> _Your assignment_: Wherever a line in the data holds the word "click", pull that line out.

> _Information given_:
= = =

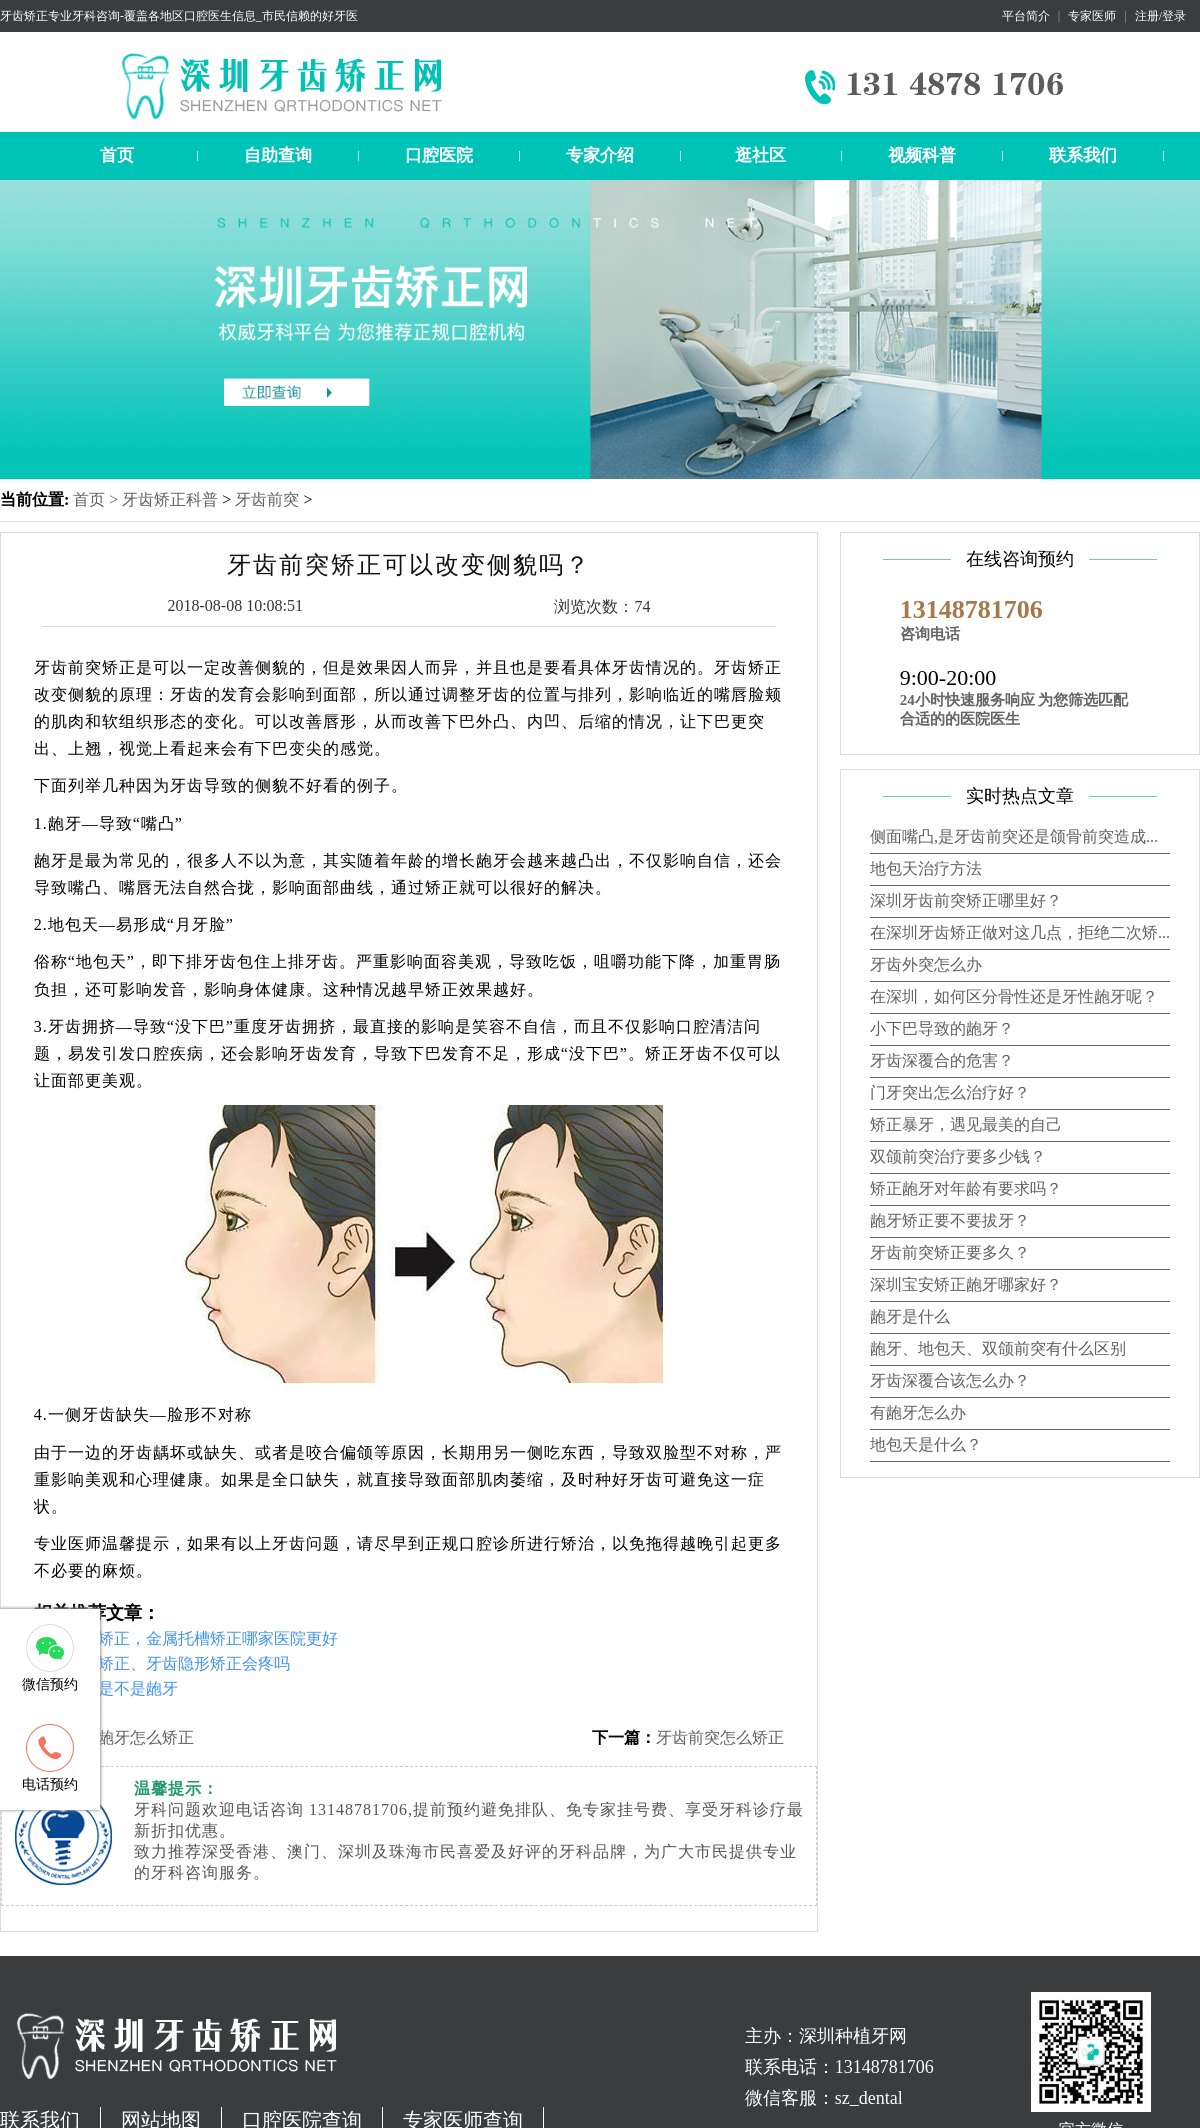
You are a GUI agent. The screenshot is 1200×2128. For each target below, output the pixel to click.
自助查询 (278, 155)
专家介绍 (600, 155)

= = =

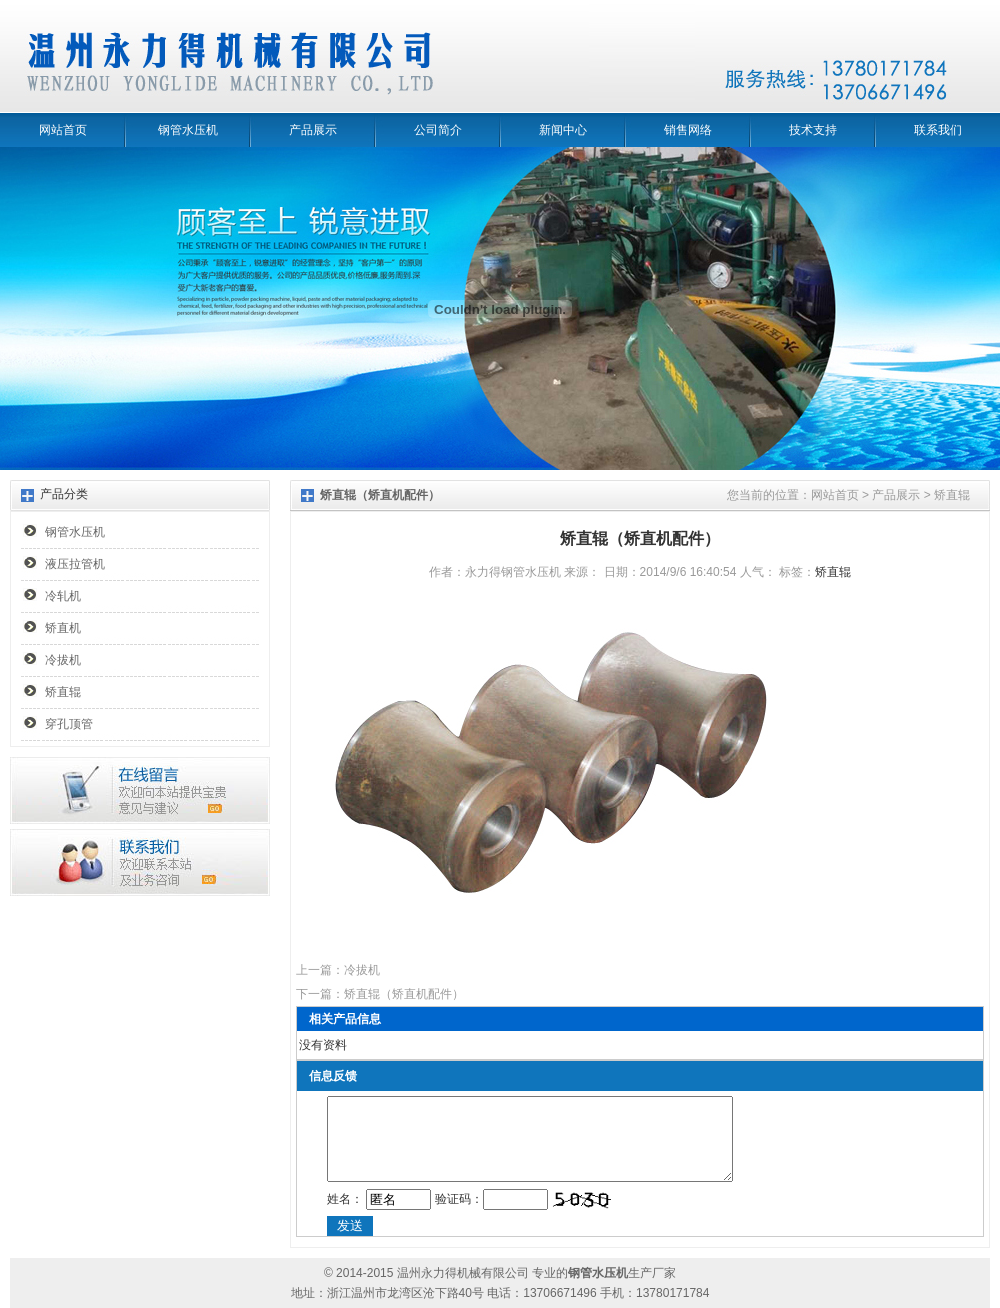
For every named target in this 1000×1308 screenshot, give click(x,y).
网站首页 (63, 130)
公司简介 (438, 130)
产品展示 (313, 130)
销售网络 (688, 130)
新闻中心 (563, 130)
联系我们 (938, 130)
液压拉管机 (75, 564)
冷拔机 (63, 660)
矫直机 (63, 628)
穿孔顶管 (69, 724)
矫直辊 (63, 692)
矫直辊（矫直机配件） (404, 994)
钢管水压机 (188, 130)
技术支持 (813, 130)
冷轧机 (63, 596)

= = =

> _Solution for this exercise_:
You are a GUI agent. The screenshot is 1200×2128. For each target below, output the pixel to click.
For every named target in this 1000×1308 screenshot, give click(x,y).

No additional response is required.